It Was Always Like This?
I’m getting more and more convinced that our species can only watch out for itself at an individual unit, while we have immense powers to act as one gigantic, destructive organism. And that it’s always been like this.
We exploit, trash places, take no responsibility for “ours” and look for “better opportunities” where “they” manage and maintain things better. We do not build, co-exist. We use, abuse, and those amongst us who can do this extraction better are celebrated as the rich and powerful, signalling more of this. Our infrastructure, our conveniences — however fleeting, imaginary or harmful — are constantly sold and applauded as wins. The costs are never counted.
It’s indeed true across species. But they have no means or technology to act and destroy collectively at a scale that we can. We celebrate this as our achievement!
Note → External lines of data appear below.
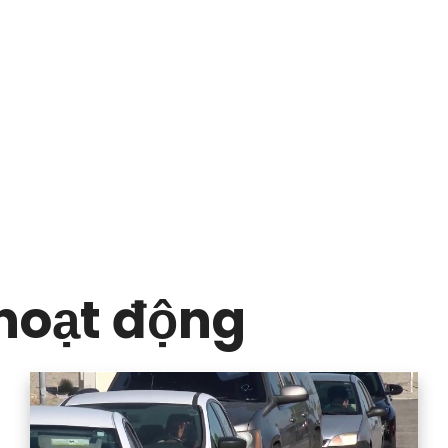
hoạt động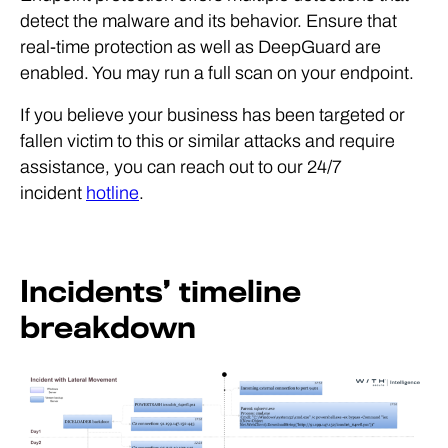
detect the malware and its behavior. Ensure that
real-time protection as well as DeepGuard are
enabled. You may run a full scan on your endpoint.
If you believe your business has been targeted or
fallen victim to this or similar attacks and require
assistance, you can reach out to our 24/7
incident
hotline
.
Incidents’ timeline
breakdown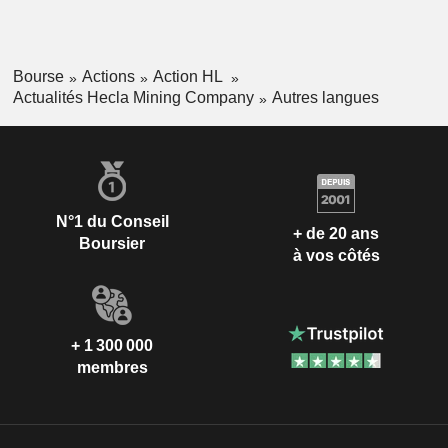
Bourse
Actions
Action HL
Actualités Hecla Mining Company
Autres langues
N°1 du Conseil
+ de 20 ans
Boursier
à vos côtés
+ 1 300 000
membres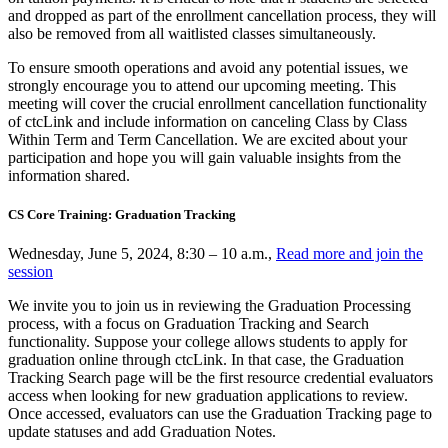
and dropped as part of the enrollment cancellation process, they will
also be removed from all waitlisted classes simultaneously.
To ensure smooth operations and avoid any potential issues, we
strongly encourage you to attend our upcoming meeting. This
meeting will cover the crucial enrollment cancellation functionality
of ctcLink and include information on canceling Class by Class
Within Term and Term Cancellation. We are excited about your
participation and hope you will gain valuable insights from the
information shared.
CS Core Training: Graduation Tracking
Wednesday, June 5, 2024, 8:30 – 10 a.m.,
Read more and join the
session
We invite you to join us in reviewing the Graduation Processing
process, with a focus on Graduation Tracking and Search
functionality. Suppose your college allows students to apply for
graduation online through ctcLink. In that case, the Graduation
Tracking Search page will be the first resource credential evaluators
access when looking for new graduation applications to review.
Once accessed, evaluators can use the Graduation Tracking page to
update statuses and add Graduation Notes.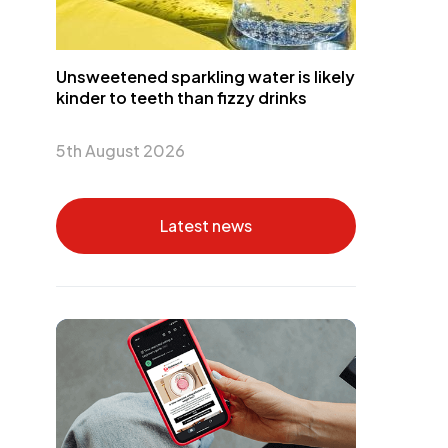
Unsweetened sparkling water is likely
kinder to teeth than fizzy drinks
5th August 2026
Latest news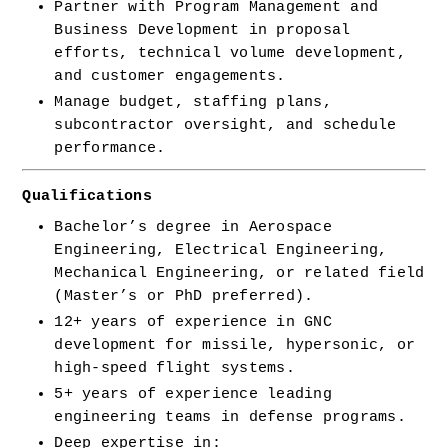
Partner with Program Management and 
Business Development in proposal 
efforts, technical volume development, 
and customer engagements.
Manage budget, staffing plans, 
subcontractor oversight, and schedule 
performance.
Qualifications
Bachelor’s degree in Aerospace 
Engineering, Electrical Engineering, 
Mechanical Engineering, or related field 
(Master’s or PhD preferred).
12+ years of experience in GNC 
development for missile, hypersonic, or 
high-speed flight systems.
5+ years of experience leading 
engineering teams in defense programs.
Deep expertise in: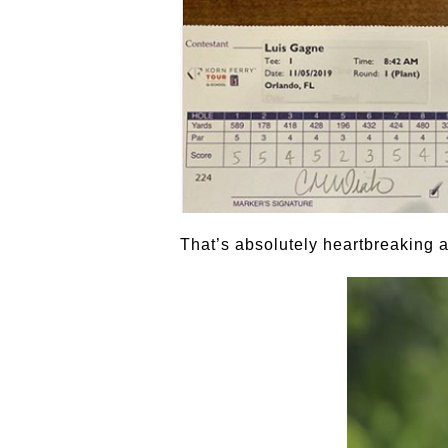
That’s absolutely heartbreaking a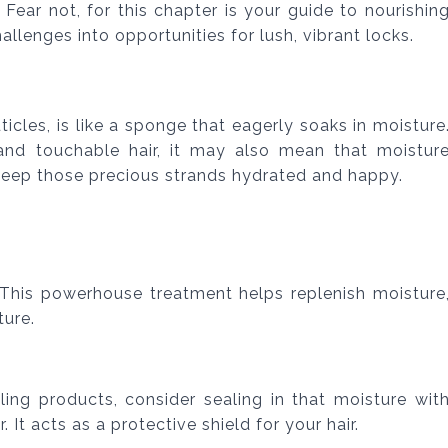
Fear not, for this chapter is your guide to nourishin
allenges into opportunities for lush, vibrant locks.
cuticles, is like a sponge that eagerly soaks in moisture
and touchable hair, it may also mean that moistur
keep those precious strands hydrated and happy.
 This powerhouse treatment helps replenish moisture
ture.
yling products, consider sealing in that moisture wit
r. It acts as a protective shield for your hair.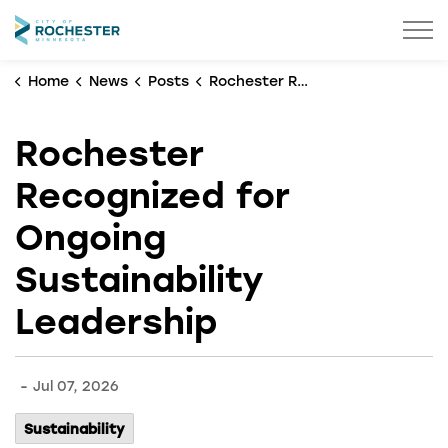
City of Rochester
Home
News
Posts
Rochester Recognized for Ongoing Sustainability Leadership
Rochester
Recognized for
Ongoing
Sustainability
Leadership
-
Jul 07, 2026
Sustainability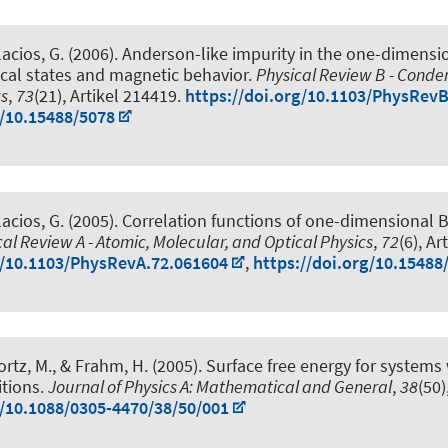
lacios, G. (2006).
Anderson-like impurity in the one-dimensio
cal states and magnetic behavior
.
Physical Review B - Cond
cs
,
73
(21), Artikel 214419.
https://doi.org/10.1103/PhysRev
g/10.15488/5078
lacios, G. (2005).
Correlation functions of one-dimensional 
cal Review A - Atomic, Molecular, and Optical Physics
,
72
(6), Ar
g/10.1103/PhysRevA.72.061604
,
https://doi.org/10.15488
rtz, M.
, & Frahm, H.
(2005).
Surface free energy for systems 
tions
.
Journal of Physics A: Mathematical and General
,
38
(50
g/10.1088/0305-4470/38/50/001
Even our stories — since time immemorial and at least for the “civilized” world where “innovation” and “discovery” was the focus — celebrate the man made and destructive and not the natural. Solomon’s empire, Kubera-nagari, promised lands and what not.
We do NOT love our places. We do not strive for their betterment or longevity. We aren’t the custodians of them we pretend to be. Our pride is around the right to extract and destroy, as opposed to others’ rights. We only benchmark our outcomes against other humans, not accounting for the natural world at all.
With globalization, it’s hit planetary scale and there’s nowhere to run. The idiocy and lack of collective wisdom has manifested itself as a planetary crisis.
I hope for, but do have much optimism about this dumb, short-sighted species’ ability to live with the planet, tbh. We’re likely better gone, for the sake of all living systems.